As November wraps up and many hunting seasons slowly come to an end, it's important for us to remember a sometimes thankless job that's so important to our state.

Conservation officers, aka game wardens, with the South Dakota Game, Fish & Parks Department have been working hard for the past few months doing their best to ensure outdoor enthusiasts are staying within the confines of laws to protect our natural resources.

But does our state have enough conservation officers? We think there's a definite need for more.

A lot of game is open for hunting in South Dakota right now. Deer, pheasants and waterfowl are available hunting opportunities, while fishing from boats is a luxury as today hits December.

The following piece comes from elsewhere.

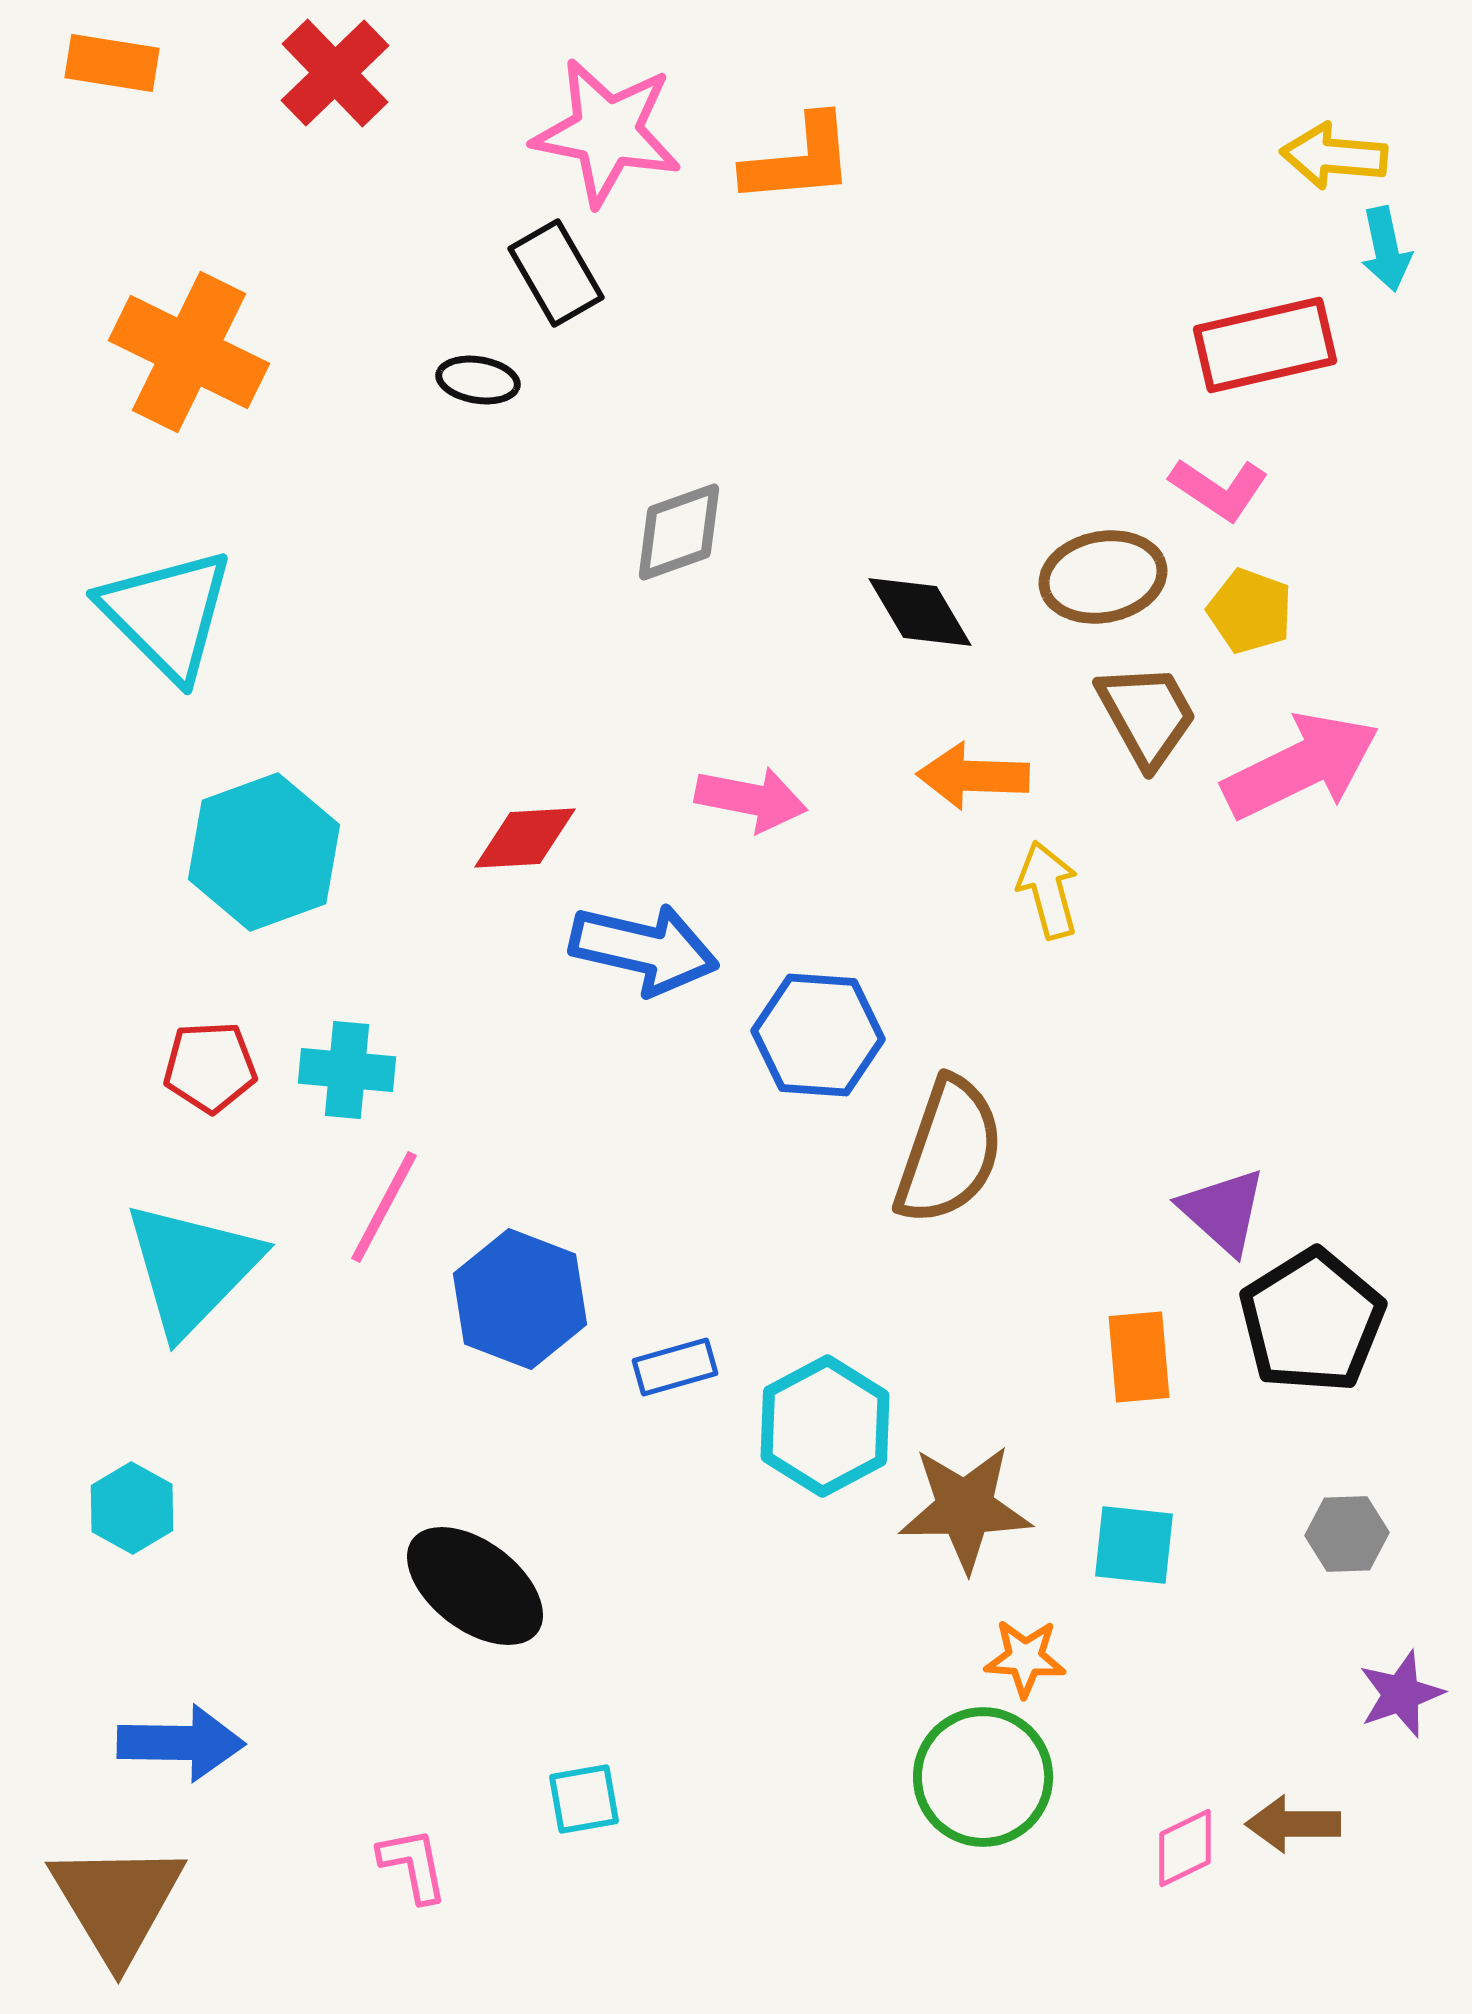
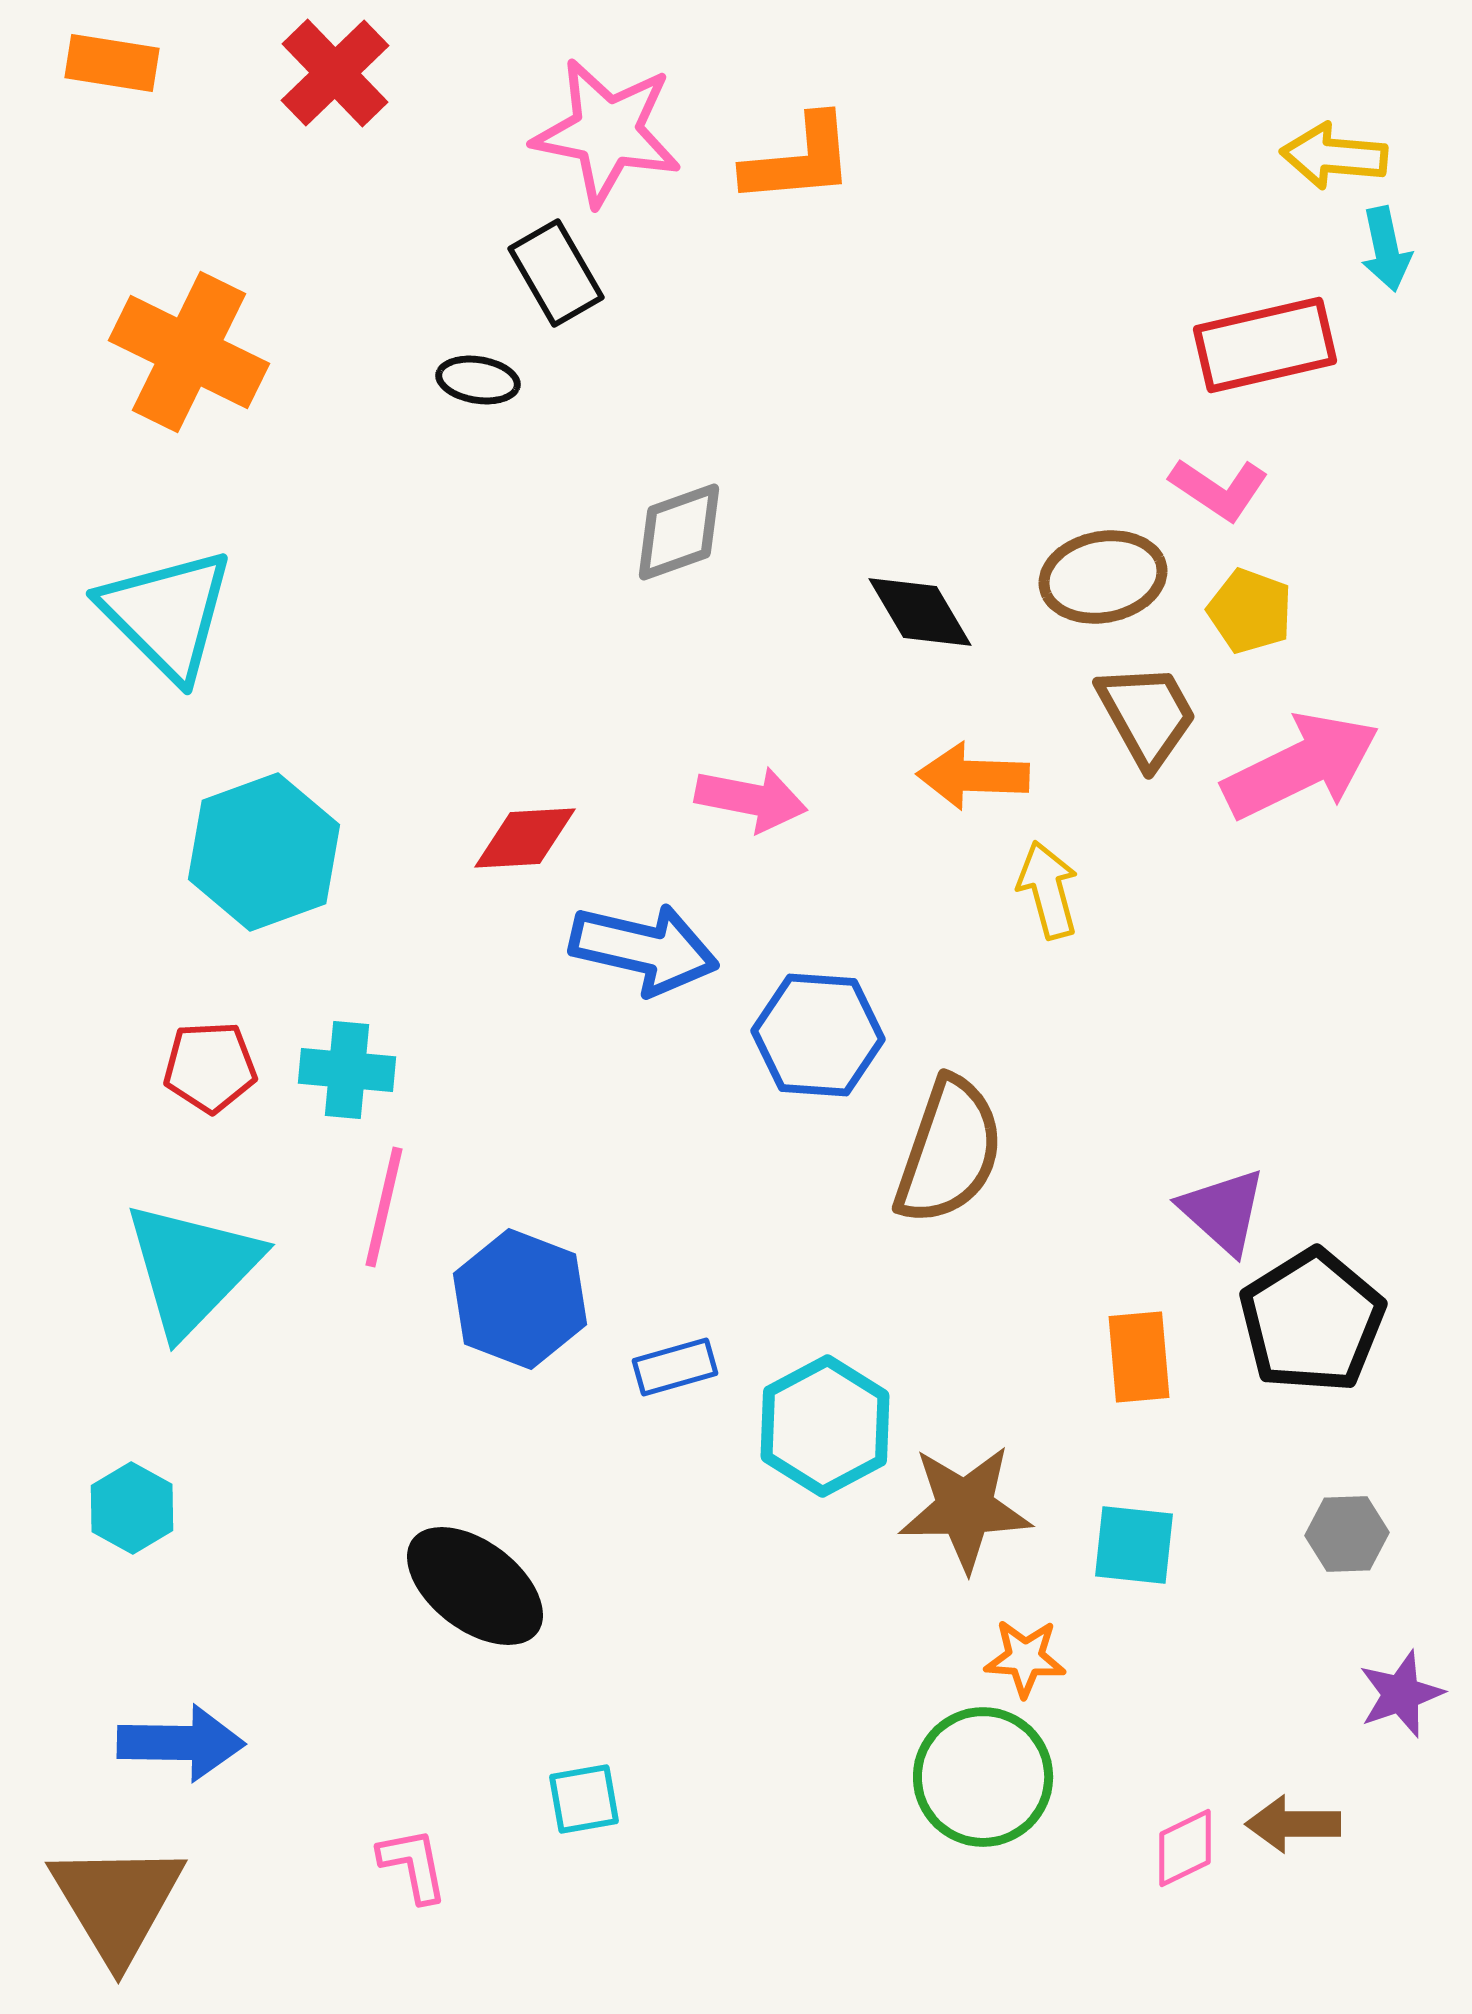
pink line at (384, 1207): rotated 15 degrees counterclockwise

And right there, speckled throughout the state, are GF&P conservation officers to keep our outdoor heritage strong for the coming decades.

The goal for all conservation officers is for complete compliance — for everyone to abide by laws, which are set to hold game populations at suitable levels.

But not everyone follows the laws. And, perhaps because now's hunting season, we've noticed more people are violating laws.

This month, GF&P has asked for the public's help in a couple cases in Lyman County in which someone shot pheasants and Canada geese, did not harvest the meat and dumped the carcasses to be wasted. Another case from West River showed a large mule deer that was poached and left unharvested.

On the same note, a recent GF&P law enforcement report showed there was a 17 percent increase in violations in 2016 compared to the previous year. Those violations included everything from trespass, over the limit, drug violations and more.

The state has about 80 certified conservation officers to cover about 77,000 square miles. On average, that's more than 900 that each conservation officer is responsible for.

These men and women work extremely hard. They're on duty during nights and weekends and, in our experiences, they're very professional. In addition, they also assist traditional law enforcement agencies as conservation officers are trained law enforcement.

As more people attempt to break state game laws and as all crime rises in South Dakota, state officials need to seriously think about boosting the number of conservation officers here. South Dakota residents and a large majority of the state's tourists love the outdoor opportunities we have.

To keep those traditions strong, GF&P's law enforcement agency could use a boost.